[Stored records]
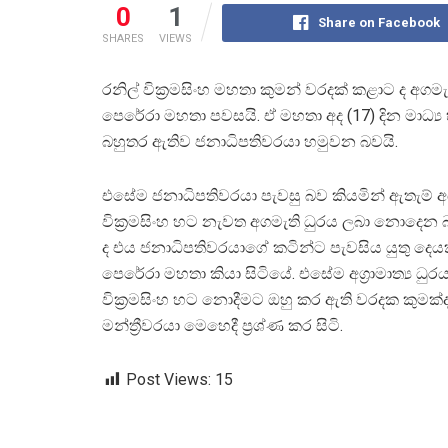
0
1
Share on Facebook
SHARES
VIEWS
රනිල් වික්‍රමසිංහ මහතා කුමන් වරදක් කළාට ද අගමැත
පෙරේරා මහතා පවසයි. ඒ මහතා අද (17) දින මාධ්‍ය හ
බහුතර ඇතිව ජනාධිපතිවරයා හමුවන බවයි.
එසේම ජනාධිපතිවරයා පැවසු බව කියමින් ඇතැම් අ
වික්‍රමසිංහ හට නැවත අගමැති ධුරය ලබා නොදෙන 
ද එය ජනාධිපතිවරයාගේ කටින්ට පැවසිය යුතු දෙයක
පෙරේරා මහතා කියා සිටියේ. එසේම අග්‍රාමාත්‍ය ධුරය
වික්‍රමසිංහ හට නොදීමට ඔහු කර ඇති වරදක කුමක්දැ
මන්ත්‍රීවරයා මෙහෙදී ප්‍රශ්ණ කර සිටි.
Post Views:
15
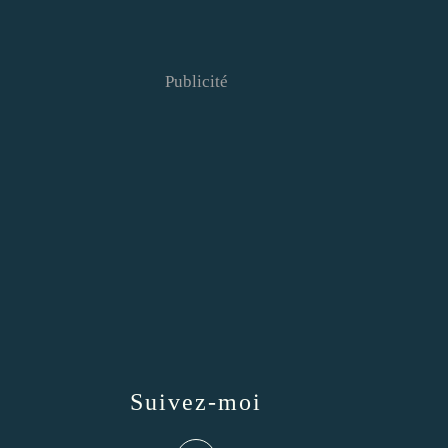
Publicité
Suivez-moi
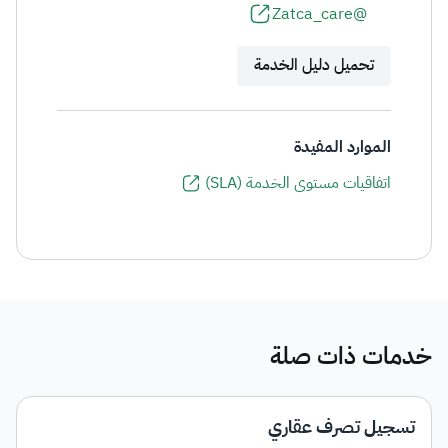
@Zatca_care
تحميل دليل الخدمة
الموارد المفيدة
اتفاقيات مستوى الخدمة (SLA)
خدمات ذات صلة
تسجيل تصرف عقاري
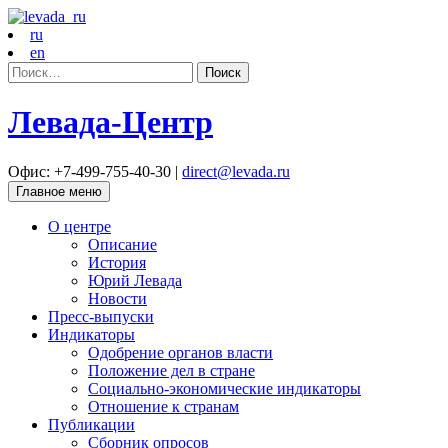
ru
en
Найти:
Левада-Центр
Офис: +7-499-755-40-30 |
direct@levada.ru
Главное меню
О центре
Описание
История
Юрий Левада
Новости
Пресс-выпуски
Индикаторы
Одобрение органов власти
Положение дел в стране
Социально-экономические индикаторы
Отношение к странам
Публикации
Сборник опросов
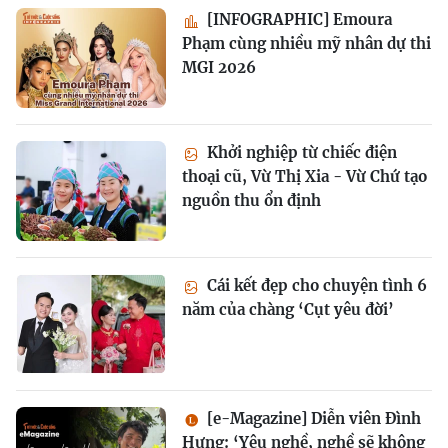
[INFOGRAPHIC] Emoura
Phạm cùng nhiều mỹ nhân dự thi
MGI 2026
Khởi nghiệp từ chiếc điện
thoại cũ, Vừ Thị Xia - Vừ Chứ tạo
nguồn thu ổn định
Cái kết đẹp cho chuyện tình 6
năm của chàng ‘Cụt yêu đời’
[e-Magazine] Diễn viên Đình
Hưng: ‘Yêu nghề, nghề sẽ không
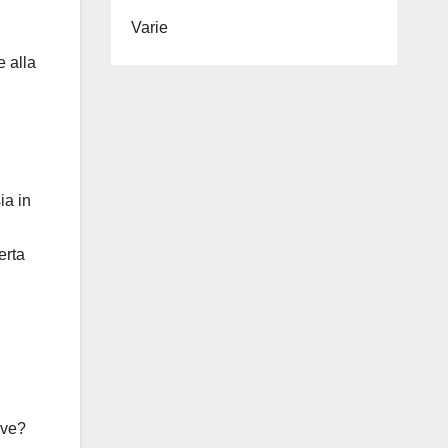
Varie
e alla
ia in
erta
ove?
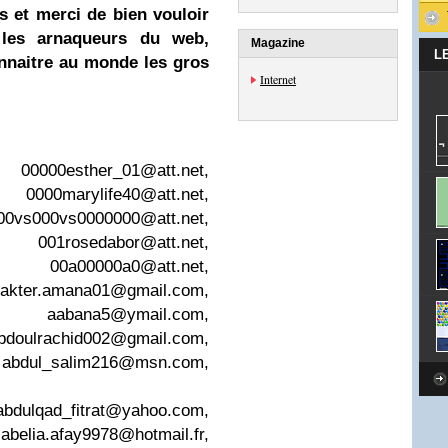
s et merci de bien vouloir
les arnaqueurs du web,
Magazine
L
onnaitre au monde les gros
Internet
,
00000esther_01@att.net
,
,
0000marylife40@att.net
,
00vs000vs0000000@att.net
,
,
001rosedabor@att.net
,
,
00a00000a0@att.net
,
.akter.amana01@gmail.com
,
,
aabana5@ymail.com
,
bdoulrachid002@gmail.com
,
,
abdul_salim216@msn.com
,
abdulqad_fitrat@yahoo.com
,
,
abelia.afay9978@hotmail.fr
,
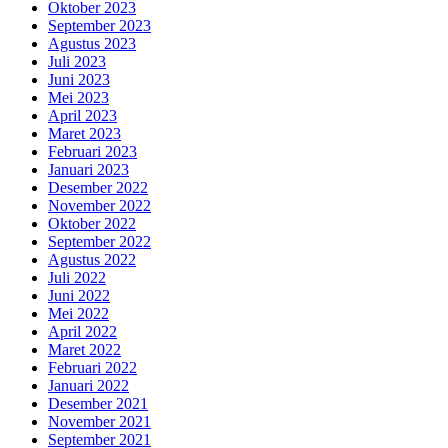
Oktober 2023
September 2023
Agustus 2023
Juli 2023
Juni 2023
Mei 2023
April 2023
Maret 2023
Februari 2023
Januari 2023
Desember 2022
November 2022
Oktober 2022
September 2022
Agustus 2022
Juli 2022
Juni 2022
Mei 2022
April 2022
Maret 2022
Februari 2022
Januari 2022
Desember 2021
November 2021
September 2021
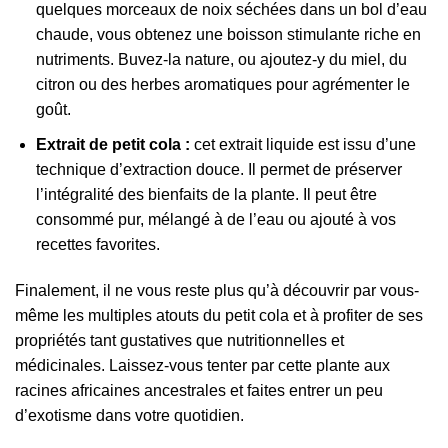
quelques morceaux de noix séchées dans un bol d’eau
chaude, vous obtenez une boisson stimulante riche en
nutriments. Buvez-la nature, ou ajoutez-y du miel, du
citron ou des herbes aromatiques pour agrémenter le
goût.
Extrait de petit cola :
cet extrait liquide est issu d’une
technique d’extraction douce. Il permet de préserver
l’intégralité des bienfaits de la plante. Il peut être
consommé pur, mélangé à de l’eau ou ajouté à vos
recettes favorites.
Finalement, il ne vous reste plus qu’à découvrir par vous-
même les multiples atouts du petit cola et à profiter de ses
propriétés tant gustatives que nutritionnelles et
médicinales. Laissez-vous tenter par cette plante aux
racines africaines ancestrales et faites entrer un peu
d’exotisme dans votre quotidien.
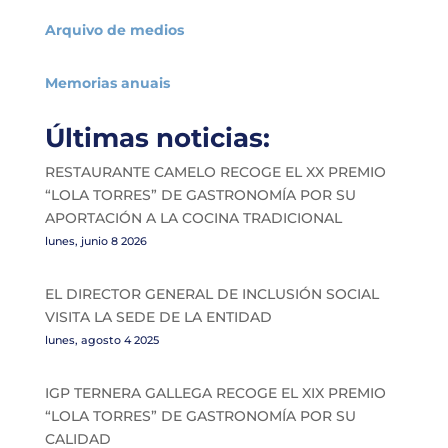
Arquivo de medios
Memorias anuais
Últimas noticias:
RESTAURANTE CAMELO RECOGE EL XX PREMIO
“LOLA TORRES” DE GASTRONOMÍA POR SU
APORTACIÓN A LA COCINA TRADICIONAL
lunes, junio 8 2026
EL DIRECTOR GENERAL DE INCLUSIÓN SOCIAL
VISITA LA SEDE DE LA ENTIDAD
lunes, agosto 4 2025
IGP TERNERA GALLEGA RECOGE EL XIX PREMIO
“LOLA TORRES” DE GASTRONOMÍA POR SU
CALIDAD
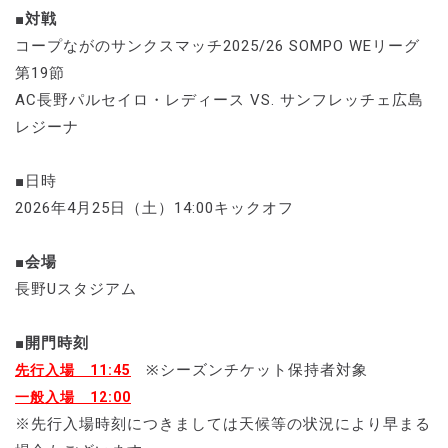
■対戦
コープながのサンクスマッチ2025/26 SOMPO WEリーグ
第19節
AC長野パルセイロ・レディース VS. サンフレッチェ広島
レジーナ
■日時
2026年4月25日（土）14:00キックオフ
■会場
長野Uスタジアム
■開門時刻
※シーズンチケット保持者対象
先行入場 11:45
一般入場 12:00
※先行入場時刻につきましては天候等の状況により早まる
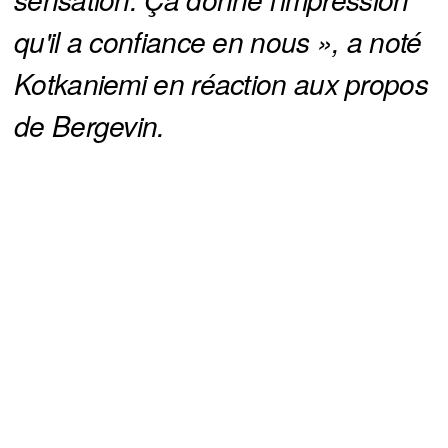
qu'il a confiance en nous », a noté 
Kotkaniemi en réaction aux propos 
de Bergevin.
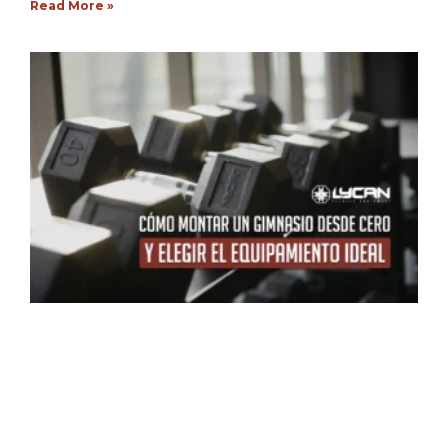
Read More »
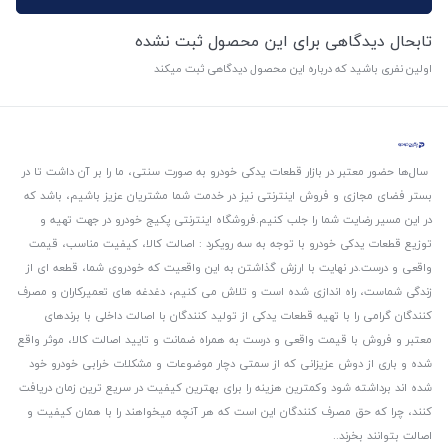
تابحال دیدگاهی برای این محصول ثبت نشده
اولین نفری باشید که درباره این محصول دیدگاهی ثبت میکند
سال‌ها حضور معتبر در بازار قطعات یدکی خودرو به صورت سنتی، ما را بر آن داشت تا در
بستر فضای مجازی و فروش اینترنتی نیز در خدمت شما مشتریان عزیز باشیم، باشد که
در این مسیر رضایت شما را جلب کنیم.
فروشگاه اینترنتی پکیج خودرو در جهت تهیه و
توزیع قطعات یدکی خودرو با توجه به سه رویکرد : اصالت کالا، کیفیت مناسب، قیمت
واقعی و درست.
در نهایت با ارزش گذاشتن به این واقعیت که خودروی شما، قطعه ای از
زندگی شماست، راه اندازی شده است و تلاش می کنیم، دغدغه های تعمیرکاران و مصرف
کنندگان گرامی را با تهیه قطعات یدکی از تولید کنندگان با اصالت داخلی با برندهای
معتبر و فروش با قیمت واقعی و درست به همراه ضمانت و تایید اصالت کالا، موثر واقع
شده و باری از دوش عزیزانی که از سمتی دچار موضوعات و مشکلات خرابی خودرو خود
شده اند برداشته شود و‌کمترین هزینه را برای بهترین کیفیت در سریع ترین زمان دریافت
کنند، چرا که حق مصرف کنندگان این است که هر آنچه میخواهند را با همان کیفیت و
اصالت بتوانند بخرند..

**WORK INSTRUCTION:**
The result should be a verbatim copy of the data, free of pictures.

**SOLUTION TO THE PROBLEM:**
0
1
Share on Facebook
SHARES
VIEWS
රනිල් වික්‍රමසිංහ මහතා කුමන් වරදක් කළාට ද අගමැත
පෙරේරා මහතා පවසයි. ඒ මහතා අද (17) දින මාධ්‍ය හ
බහුතර ඇතිව ජනාධිපතිවරයා හමුවන බවයි.
එසේම ජනාධිපතිවරයා පැවසු බව කියමින් ඇතැම් අ
වික්‍රමසිංහ හට නැවත අගමැති ධුරය ලබා නොදෙන 
ද එය ජනාධිපතිවරයාගේ කටින්ට පැවසිය යුතු දෙයක
පෙරේරා මහතා කියා සිටියේ. එසේම අග්‍රාමාත්‍ය ධුරය
වික්‍රමසිංහ හට නොදීමට ඔහු කර ඇති වරදක කුමක්දැ
මන්ත්‍රීවරයා මෙහෙදී ප්‍රශ්ණ කර සිටි.
Post Views:
15
Publicité
Suivez-moi
@Zatca_care
تحميل دليل الخدمة
الموارد المفيدة
اتفاقيات مستوى الخدمة (SLA)
خدمات ذات صلة
تسجيل تصرف عقاري
ru
en
Найти:
Левада-Центр
Офис: +7-499-755-40-30 |
direct@levada.ru
Главное меню
О центре
Описание
История
Юрий Левада
Новости
Пресс-выпуски
Индикаторы
Одобрение органов власти
Положение дел в стране
Социально-экономические индикаторы
Отношение к странам
Публикации
Сборник опросов
[INFOGRAPHIC] Emoura
Phạm cùng nhiều mỹ nhân dự thi
MGI 2026
Khởi nghiệp từ chiếc điện
thoại cũ, Vừ Thị Xia - Vừ Chứ tạo
nguồn thu ổn định
Cái kết đẹp cho chuyện tình 6
năm của chàng ‘Cụt yêu đời’
[e-Magazine] Diễn viên Đình
Hưng: ‘Yêu nghề, nghề sẽ không
Varie
e alla
ia in
erta
ove?
s et merci de bien vouloir
les arnaqueurs du web,
Magazine
L
onnaitre au monde les gros
Internet
,
00000esther_01@att.net
,
,
0000marylife40@att.net
,
00vs000vs0000000@att.net
,
,
001rosedabor@att.net
,
,
00a00000a0@att.net
,
.akter.amana01@gmail.com
,
,
aabana5@ymail.com
,
bdoulrachid002@gmail.com
,
,
abdul_salim216@msn.com
,
abdulqad_fitrat@yahoo.com
,
,
abelia.afay9978@hotmail.fr
,
Oktober 2023
September 2023
Agustus 2023
Juli 2023
Juni 2023
Mei 2023
April 2023
Maret 2023
Februari 2023
Januari 2023
Desember 2022
November 2022
Oktober 2022
September 2022
Agustus 2022
Juli 2022
Juni 2022
Mei 2022
April 2022
Maret 2022
Februari 2022
Januari 2022
Desember 2021
November 2021
September 2021
quelques morceaux de noix séchées dans un bol d’eau
chaude, vous obtenez une boisson stimulante riche en
nutriments. Buvez-la nature, ou ajoutez-y du miel, du
citron ou des herbes aromatiques pour agrémenter le
goût.
Extrait de petit cola :
cet extrait liquide est issu d’une
technique d’extraction douce. Il permet de préserver
l’intégralité des bienfaits de la plante. Il peut être
consommé pur, mélangé à de l’eau ou ajouté à vos
recettes favorites.
Finalement, il ne vous reste plus qu’à découvrir par vous-
même les multiples atouts du petit cola et à profiter de ses
propriétés tant gustatives que nutritionnelles et
médicinales. Laissez-vous tenter par cette plante aux
racines africaines ancestrales et faites entrer un peu
d’exotisme dans votre quotidien.
Arquivo de medios
Memorias anuais
Últimas noticias:
RESTAURANTE CAMELO RECOGE EL XX PREMIO
“LOLA TORRES” DE GASTRONOMÍA POR SU
APORTACIÓN A LA COCINA TRADICIONAL
lunes, junio 8 2026
EL DIRECTOR GENERAL DE INCLUSIÓN SOCIAL
VISITA LA SEDE DE LA ENTIDAD
lunes, agosto 4 2025
IGP TERNERA GALLEGA RECOGE EL XIX PREMIO
“LOLA TORRES” DE GASTRONOMÍA POR SU
CALIDAD
■対戦
コープながのサンクスマッチ2025/26 SOMPO WEリーグ
第19節
AC長野パルセイロ・レディース VS. サンフレッチェ広島
レジーナ
■日時
2026年4月25日（土）14:00キックオフ
■会場
長野Uスタジアム
■開門時刻
※シーズンチケット保持者対象
先行入場 11:45
一般入場 12:00
※先行入場時刻につきましては天候等の状況により早まる
qu'il a confiance en nous », a noté 
Kotkaniemi en réaction aux propos 
de Bergevin.
Read More »
تابحال دیدگاهی برای این محصول ثبت نشده
اولین نفری باشید که درباره این محصول دیدگاهی ثبت میکند
سال‌ها حضور معتبر در بازار قطعات یدکی خودرو به صورت سنتی، ما را بر آن داشت تا در
بستر فضای مجازی و فروش اینترنتی نیز در خدمت شما مشتریان عزیز باشیم، باشد که
در این مسیر رضایت شما را جلب کنیم.
فروشگاه اینترنتی پکیج خودرو در جهت تهیه و
توزیع قطعات یدکی خودرو با توجه به سه رویکرد : اصالت کالا، کیفیت مناسب، قیمت
واقعی و درست.
در نهایت با ارزش گذاشتن به این واقعیت که خودروی شما، قطعه ای از
زندگی شماست، راه اندازی شده است و تلاش می کنیم، دغدغه های تعمیرکاران و مصرف
کنندگان گرامی را با تهیه قطعات یدکی از تولید کنندگان با اصالت داخلی با برندهای
معتبر و فروش با قیمت واقعی و درست به همراه ضمانت و تایید اصالت کالا، موثر واقع
شده و باری از دوش عزیزانی که از سمتی دچار موضوعات و مشکلات خرابی خودرو خود
شده اند برداشته شود و‌کمترین هزینه را برای بهترین کیفیت در سریع ترین زمان دریافت
کنند، چرا که حق مصرف کنندگان این است که هر آنچه میخواهند را با همان کیفیت و
اصالت بتوانند بخرند..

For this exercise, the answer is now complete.